The root problem with the lower-level groupings in Amerind is that even if the method of mass lexical comparison (MMLC) used by Greenberg and Ruhlen is viable (and there are not many historical linguists who would defend this position), the method is (as Bill Poser, among many others, has pointed out) incapable of defining subgroupings. The very best that MMLC can do (and once again, historical linguists have grave doubts even here) is show that a group of languages is related. It cannot elucidate subgroupings within that group of related languages.

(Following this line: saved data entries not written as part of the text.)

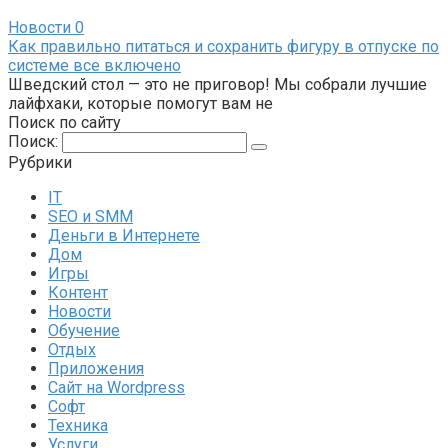
Новости
0
Как правильно питаться и сохранить фигуру в отпуске по
системе все включено
Шведский стол — это не приговор! Мы собрали лучшие
лайфхаки, которые помогут вам не
Поиск по сайту
Поиск:
Рубрики
IT
SEO и SMM
Деньги в Интернете
Дом
Игры
Контент
Новости
Обучение
Отдых
Приложения
Сайт на Wordpress
Софт
Техника
Услуги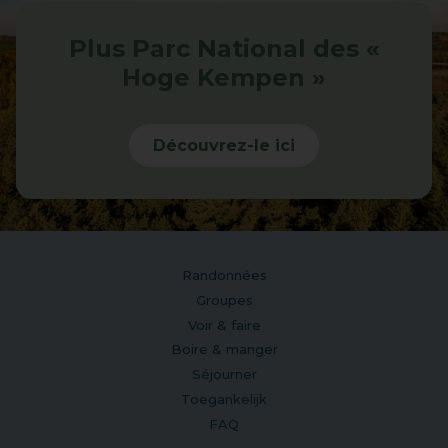
Plus Parc National des «
Hoge Kempen »
Découvrez-le ici
Randonnées
Groupes
Voir & faire
Boire & manger
Séjourner
Toegankelijk
FAQ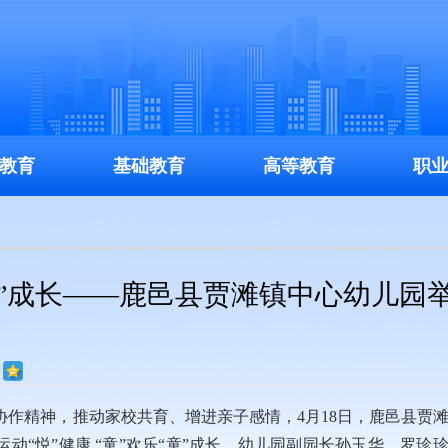
教育
基础教育
高等教育
职
乐“童”成长——鹿邑县贾滩镇中心幼儿园
作精神，推动家校共育、增进亲子感情，4月18日，鹿邑县贾
运动“悦”健康 “童”欢乐“童”成长。幼儿园副园长孙玉华、罗珍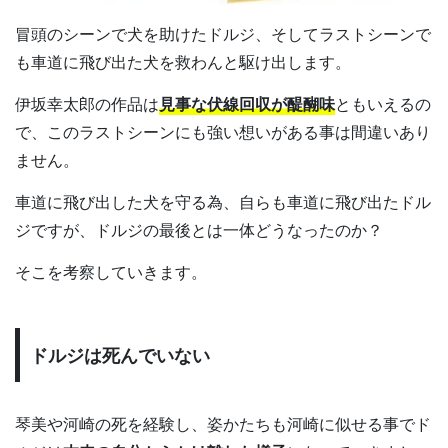
冒頭のシーンで犬を助けたドルジ、そしてラストシーンで
も車道に飛び出た犬を救わんと駆け出します。
伊坂幸太郎の作品は
見事な伏線回収が醍醐味
ともいえるの
で、このラストシーンにも強い想いがある事は間違いあり
ません。
車道に飛び出した犬を守る為、自らも車道に飛び出たドル
ジですが、ドルジの最後とは一体どうなったのか？
そこを考察していきます。
ドルジは死んでいない
琴美や河崎の死を経験し、姿かたちも河崎に似せる事でド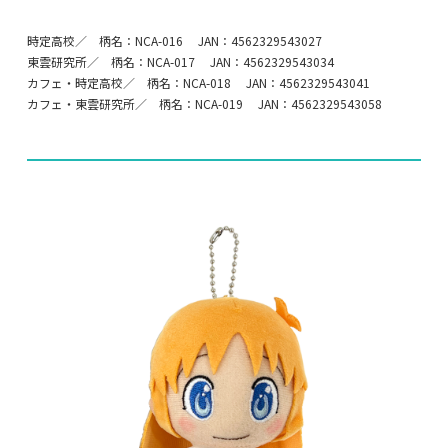
時定高校／ 柄名：NCA-016 JAN：4562329543027
東雲研究所／ 柄名：NCA-017 JAN：4562329543034
カフェ・時定高校／ 柄名：NCA-018 JAN：4562329543041
カフェ・東雲研究所／ 柄名：NCA-019 JAN：4562329543058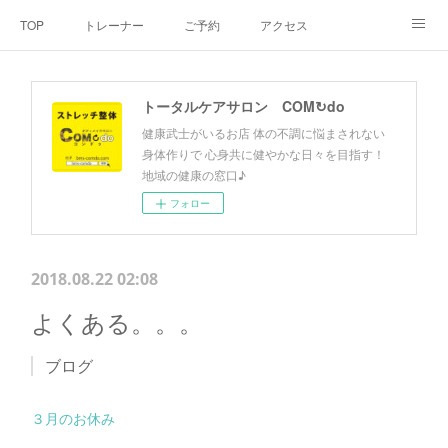
TOP
トレーナー
ご予約
アクセス
料金・メニュー
SNS
よくあるご質問
トータルケアサロン COM↻do
お客様の声
リンク集
hiroout
健康武士がいるお店 体の不調に悩まされない
身体作りで 心身共に健やかな日々を目指す！
地域の健康の窓口♪
フォロー
2018.08.22 02:08
よくある。。。
ブログ
３月のお休み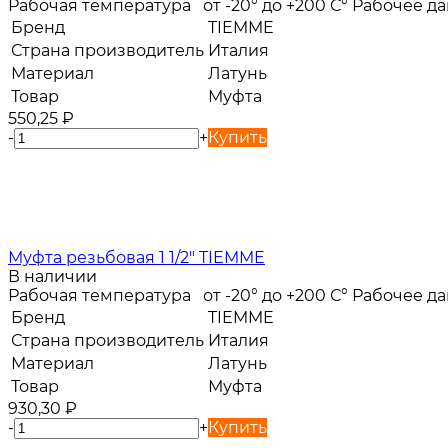
Рабочая температура от -20° до +200 С° Рабочее 
Бренд
TIEMME
Страна производитель
Италия
Материал
Латунь
Товар
Муфта
550,25
₽
-
+
Купить
Муфта резьбовая 1 1/2" TIEMME
В наличии
Рабочая температура от -20° до +200 С° Рабочее 
Бренд
TIEMME
Страна производитель
Италия
Материал
Латунь
Товар
Муфта
930,30
₽
-
+
Купить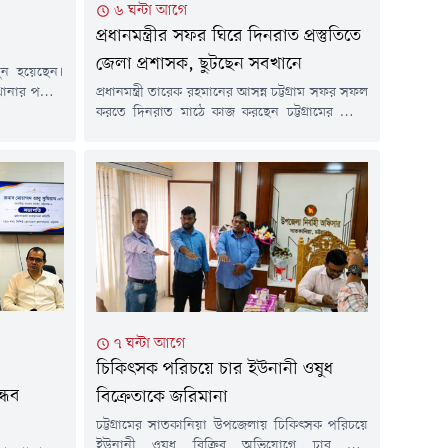
৬ ঘন্টা আগে
প্রধানমন্ত্রীর সফর ঘিরে দিনরাত প্রস্তুতিতে
জেলা প্রশাসক, ছুটছেন সবখানে
খুন হয়েছেন।
ানার পশ্চিম
প্রধানমন্ত্রী তারেক রহমানের আসন্ন চট্টগ্রাম সফর সফল
ো. শাহীনকে
করতে দিনরাত মাঠে কাজ করছেন চট্টগ্রামের জেলা
ার পরিদর্শক
প্রশাসক মোহাম্মদ জাহিদুল ইসলাম মিঞা।
ের খবর শুনে
সফরসূচিতে থাকা বাঁশখালী, হাটহাজারী ও শাহ
ে ছুরিকাঘাত
আমানত আন্তর্জাতিক বিমানবন্দরের প্রস্তুতি নিখুঁত
বিষয়টি আমরা
করতে প্রতিদিনই এক স্থান থেকে আরেক স্থানে ছুটে
বেড়াচ্ছেন তিনি।জেলা প্রশাসনের কর্মকর্তাদের
পাশাপাশি উপজেলা প্রশাসন, বিমানবন্দর কর্তৃপক্ষ,
আইনশৃঙ্খলা রক্ষাকারী বাহিনী,...
৭ ঘন্টা আগে
চিকিৎসক পরিচয়ে চার ইউনানী ওষুধ
্ধব
বিক্রেতাকে জরিমানা
চট্টগ্রামের সাতকানিয়া উপজেলায় চিকিৎসক পরিচয়ে
ইউনানী ওষুধ বিক্রির অভিযোগে চার ভুয়া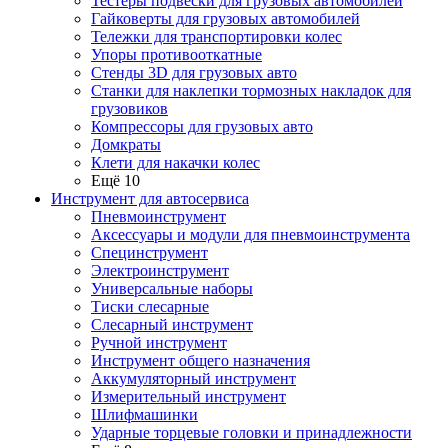
Тестеры подвески для грузовых автомобилей
Гайковерты для грузовых автомобилей
Тележки для транспортировки колес
Упоры противооткатные
Стенды 3D для грузовых авто
Станки для наклепки тормозных накладок для
грузовиков
Компрессоры для грузовых авто
Домкраты
Клети для накачки колес
Ещё 10
Инструмент для автосервиса
Пневмоинструмент
Аксессуары и модули для пневмоинструмента
Специнструмент
Электроинструмент
Универсальные наборы
Тиски слесарные
Слесарный инструмент
Ручной инструмент
Инструмент общего назначения
Аккумуляторный инструмент
Измерительный инструмент
Шлифмашинки
Ударные торцевые головки и принадлежности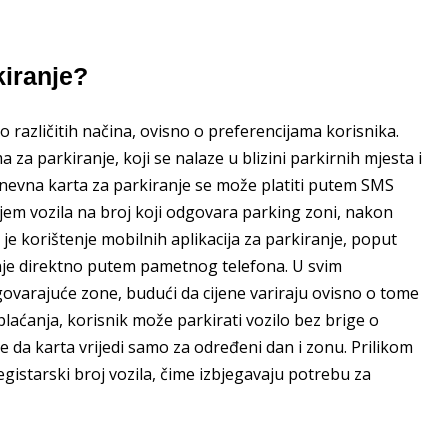
kiranje?
o različitih načina, ovisno o preferencijama korisnika.
za parkiranje, koji se nalaze u blizini parkirnih mjesta i
nevna karta za parkiranje se može platiti putem SMS
ojem vozila na broj koji odgovara parking zoni, nakon
e korištenje mobilnih aplikacija za parkiranje, poput
nje direktno putem pametnog telefona. U svim
govarajuće zone, budući da cijene variraju ovisno o tome
plaćanja, korisnik može parkirati vozilo bez brige o
da karta vrijedi samo za određeni dan i zonu. Prilikom
gistarski broj vozila, čime izbjegavaju potrebu za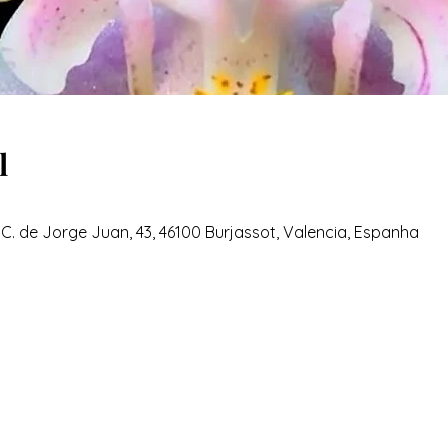
l
 C. de Jorge Juan, 43, 46100 Burjassot, Valencia, Espanha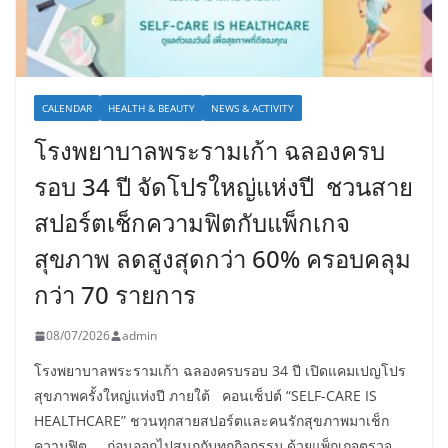
CALENDAR
HEALTH & BEAUTY
NEWS & ACTIVITY
โรงพยาบาลพระรามเก้า ฉลองครบ
รอบ 34 ปี จัดโปรใหญ่แห่งปี ชวนสาย
สปอร์ตเช็กความฟิตกับแพ็กเกจ
สุขภาพ ลดสูงสุดกว่า 60% ครอบคลุม
กว่า 70 รายการ
08/07/2026
admin
โรงพยาบาลพระรามเก้า ฉลองครบรอบ 34 ปี เปิดแคมเปญโปร
สุขภาพครั้งใหญ่แห่งปี ภายใต้ คอนเซ็ปต์ “SELF-CARE IS
HEALTHCARE” ชวนทุกสายสปอร์ตและคนรักสุขภาพมาเช็ก
ความฟิต ก่อนออกไปสนุกกับทุกกิจกรรม ด้วยแพ็กเกจตรวจ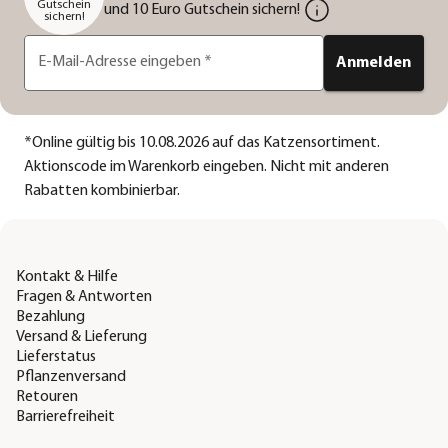
Gutschein
und 10 Euro Gutschein sichern!
sichern!
E-Mail-Adresse eingeben
*
Anmelden
*
Online gültig bis 10.08.2026 auf das Katzensortiment.
Aktionscode im Warenkorb eingeben. Nicht mit anderen
Rabatten kombinierbar.
Kontakt & Hilfe
Fragen & Antworten
Bezahlung
Versand & Lieferung
Lieferstatus
Pflanzenversand
Retouren
Barrierefreiheit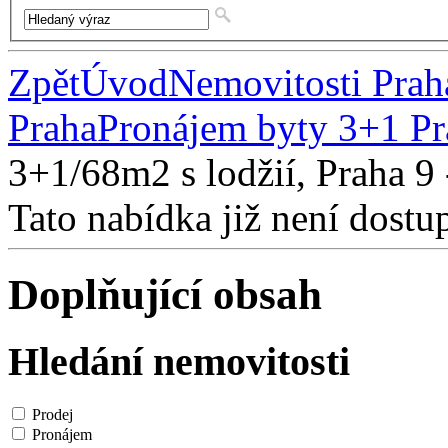
Zpět
Úvod
Nemovitosti Prah
Praha
Pronájem byty 3+1 Pr
3+1/68m2 s lodžií, Praha 9
Tato nabídka již není dostu
Doplňující obsah
Hledání nemovitosti
Prodej
Pronájem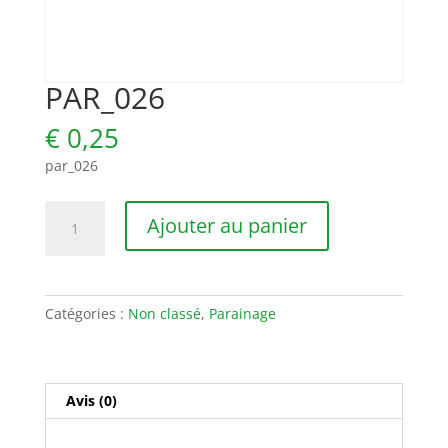
PAR_026
€
0,25
par_026
quantité
Ajouter au panier
de
PAR_026
Catégories :
Non classé
,
Parainage
Avis (0)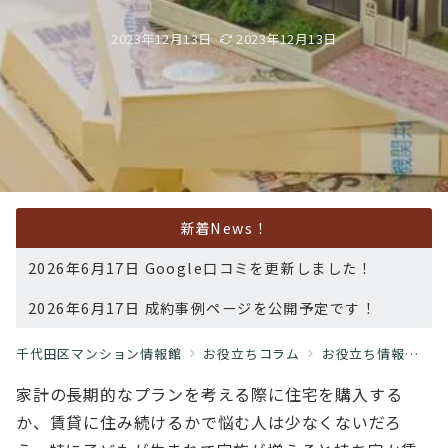
2023年12月13日
2023年12月13日
新着News！
2026年6月17日 Google口コミを更新しました！
2026年6月17日 成約事例ページを公開予定です！
千代田区マンション情報館
お役立ちコラム
お役立ち情報
＜
家計の⻑期的なプランを考える際に住宅を購⼊する
か、賃貸に住み続けるかで悩む⼈は少なくないだろ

I’ll save the explanations for the flaws in MMLC and its inability to define subgroupings for another post, but we see in the case of GVPSNA both a pervasive problem and an opportunity. The pervasive problem is that literacy in linguistics is low both among laymen and in other scientific disciplines — a horse long ago beaten to death over at Language Log (the horse in question, is, unfortunately, undead, and requires period new beatings). The opportunity is twofold: first, its clear that linguistics has something to offer scientists in other fields, which is nice; and second, getting the word out about the state of the art in linguistics gives linguists a great way to achieve world domination. Fast.

Works Cited

Bolnick DA, Shook BA, Campbell L, Goddard I. 2004. Problematic use of Greenberg’s linguistic classification of the Americas in studies of Native American genetic variation. Am J Hum Genet 75: 519–522.

Campbell, Lyle. 1997. American Indian Languages: The historical linguistics of Native America. Oxford University Press.

Greenberg, Joseph. 1987. Language in the Americas. Stanford University Press.

Ruhlen, Merritt. 1991. A guide to the world’s languages. Volume 1: Classification. Stanford, CA: Stanford University Press.